Judgement of the High Court of Australia

Leask v Commonwealth (1996) 187 CLR 579 is a High Court of Australia case that discussed the role of proportionality in the Australian Constitution.

== Background ==

The act under question was the Financial Transactions Reports Act 1988 (Cth), which imposed an obligation on 'cash dealers' to report all transactions above $10,000 to a statutory authority. It was also an offence if it could be proved the transactions were designed to avoid tracking. The offence was a strict liability offence.

== Decision ==

=== Incidentality ===

Once there is a sufficient connection, between the Act and the head of power, proportionality is irrelevant for non-purposive powers.

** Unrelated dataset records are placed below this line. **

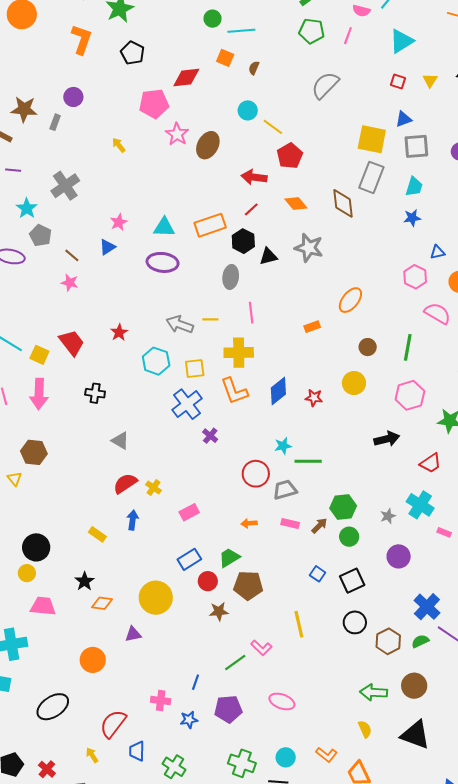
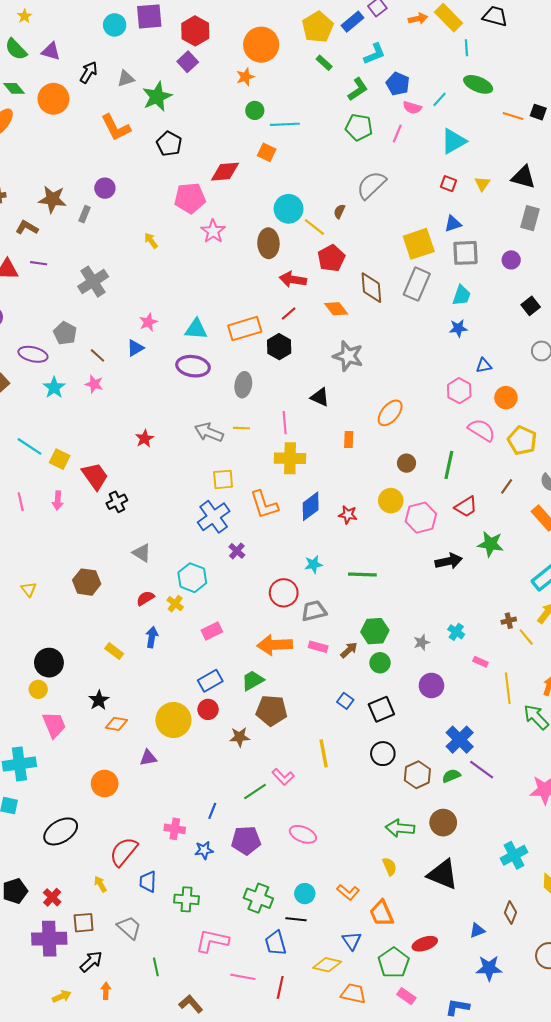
orange L-shape: (82, 39) -> (116, 127), turned 132
brown semicircle: (254, 68) -> (339, 211), moved
cyan circle: (248, 110) -> (289, 209), size x1.4
yellow square: (372, 139) -> (419, 244), turned -32
brown ellipse: (208, 145) -> (268, 243), moved, turned -32
brown diamond: (343, 203) -> (371, 288), moved
cyan star: (27, 208) -> (54, 387), moved
black triangle: (268, 256) -> (320, 397), moved, turned 36
gray ellipse: (231, 277) -> (243, 385), moved
orange rectangle: (312, 327) -> (349, 440), turned -70
red trapezoid: (72, 343) -> (95, 476), moved
yellow cross: (239, 353) -> (290, 458), moved
cyan hexagon: (156, 361) -> (192, 578), moved
black cross: (95, 393) -> (117, 502), turned -36
pink arrow: (39, 394) -> (58, 501), size x0.6
pink hexagon: (410, 395) -> (421, 518), moved
black arrow: (387, 439) -> (449, 561), moved
brown hexagon: (34, 452) -> (87, 582), moved
green line: (308, 461) -> (362, 574), moved
red trapezoid: (430, 463) -> (466, 507), moved
red semicircle: (125, 483) -> (145, 598), size x0.7
cyan cross: (420, 505) -> (456, 632), size x0.6
orange arrow: (249, 523) -> (275, 645), size x2.0
red circle: (208, 581) -> (208, 709), moved
pink trapezoid: (43, 606) -> (54, 725), turned 60
green cross: (174, 767) -> (187, 899), turned -30

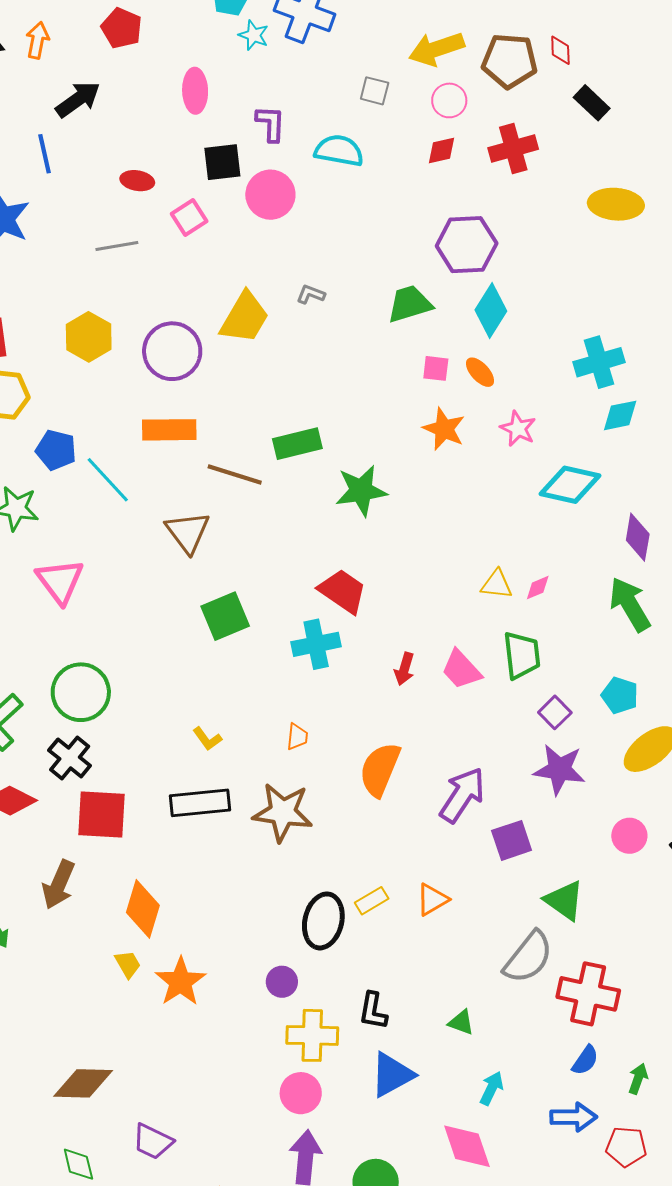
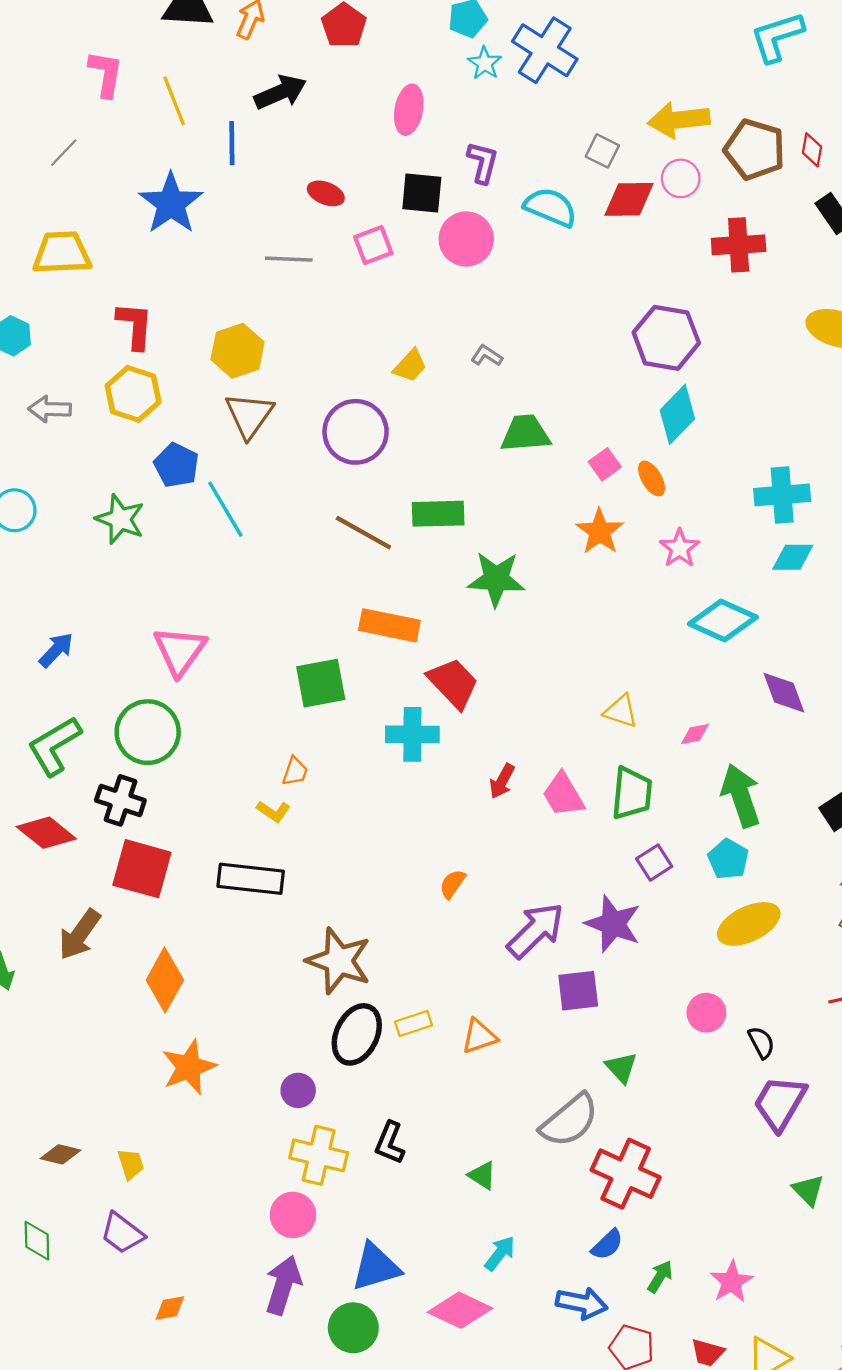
red diamond: (441, 150) -> (629, 199), moved, size x1.5
green trapezoid: (410, 304) -> (525, 433), moved
yellow trapezoid: (245, 318) -> (410, 366), size x0.6
purple circle: (172, 351) -> (356, 432), moved
pink square: (436, 368) -> (605, 464), turned 36
orange rectangle: (169, 430) -> (389, 625), moved
brown triangle: (188, 532) -> (249, 415), moved
purple diamond: (638, 537) -> (784, 693), turned -42
pink triangle: (60, 581) -> (180, 651), moved
pink diamond: (538, 588) -> (695, 734), moved
green arrow: (630, 604) -> (741, 796), moved
orange trapezoid: (297, 737) -> (295, 771), moved
yellow L-shape: (207, 739) -> (273, 811), turned -32
black cross: (70, 758) -> (120, 800), turned -33
orange semicircle: (380, 769) -> (452, 884), size x0.5
purple star: (559, 769) -> (613, 924), moved
brown star: (283, 812) -> (339, 961), moved
green triangle: (564, 901) -> (621, 1068), size x0.7
yellow trapezoid: (128, 964) -> (131, 1164), moved
blue triangle: (392, 1075) -> (376, 1267), moved
brown diamond: (83, 1083) -> (60, 1154), size x0.6
pink diamond: (467, 1146) -> (460, 1310), turned -58

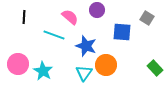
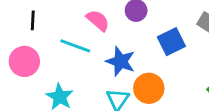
blue square: (122, 32) -> (171, 42), turned -30
pink circle: (18, 64) -> (24, 61), moved

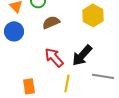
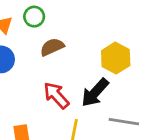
yellow hexagon: (93, 15) -> (116, 58), moved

Whether or not there is a sufficient connection does not rely on the desirability of the legislation.

=== Proportionality ===

It was noted that the law was disproportionate to the currency and coins power (section 51(xii)), and that it was an inappropriate means to achieving the end. (Proportionality may be examined by testing if the law is appropriate and adapted to some means.) Dawson J. noted that the test of whether the measures in a law are appropriate and necessary to achieve certain objectives, while used in Europe, was irrelevant for the Australian Constitution; "[t]hey are essentially political rather than judicial considerations".

Re Dingjan; Ex parte Wagner described the process by which it is determined whether a law is "with respect to" a section 51 head of power:
1. By reference to the rights, powers, liabilities, duties and privileges which it creates (Commonwealth v Tasmania)
2. A judgment as to the connection of this characterisation to the head of power

Thus, the connection involves some kind of degree, but once it has been established, it does not matter whether the law is appropriate for its aims.

However, proportionality may be relevant, and a law not invalid, if an immunity conferred by a limitation of a power is affected incidentally by the achievement of a legitimate end.